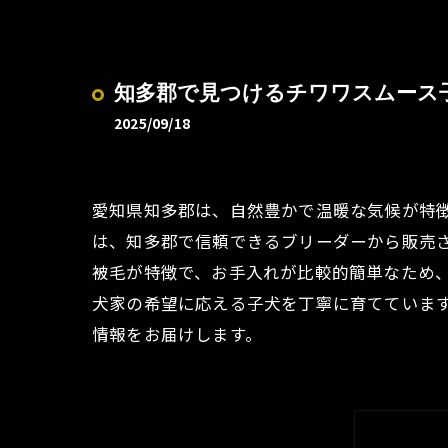
知多郡で見つけるチワワスムース
2025/09/18
愛知県知多郡は、自然豊かで温暖な気候が特
は、知多郡で信頼できるブリーダーから販売
被毛が特徴で、お手入れが比較的簡単なため
犬家の希望に応える子犬を丁寧に育てていま
情報をお届けします。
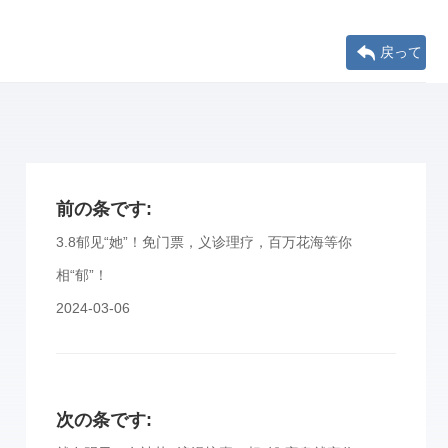
戻って
前の条です:
3.8郁见“她”！免门票，义诊理疗，百万花海等你
相“郁”！
2024-03-06
次の条です:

What the task asks.
Please give the records above again exactly as they stand, with no pictures.

Expected output.
知多郡で見つけるチワワスムース
2025/09/18
愛知県知多郡は、自然豊かで温暖な気候が特
は、知多郡で信頼できるブリーダーから販売
被毛が特徴で、お手入れが比較的簡単なため
犬家の希望に応える子犬を丁寧に育てていま
情報をお届けします。
戻って
前の条です:
3.8郁见“她”！免门票，义诊理疗，百万花海等你
相“郁”！
2024-03-06
次の条です:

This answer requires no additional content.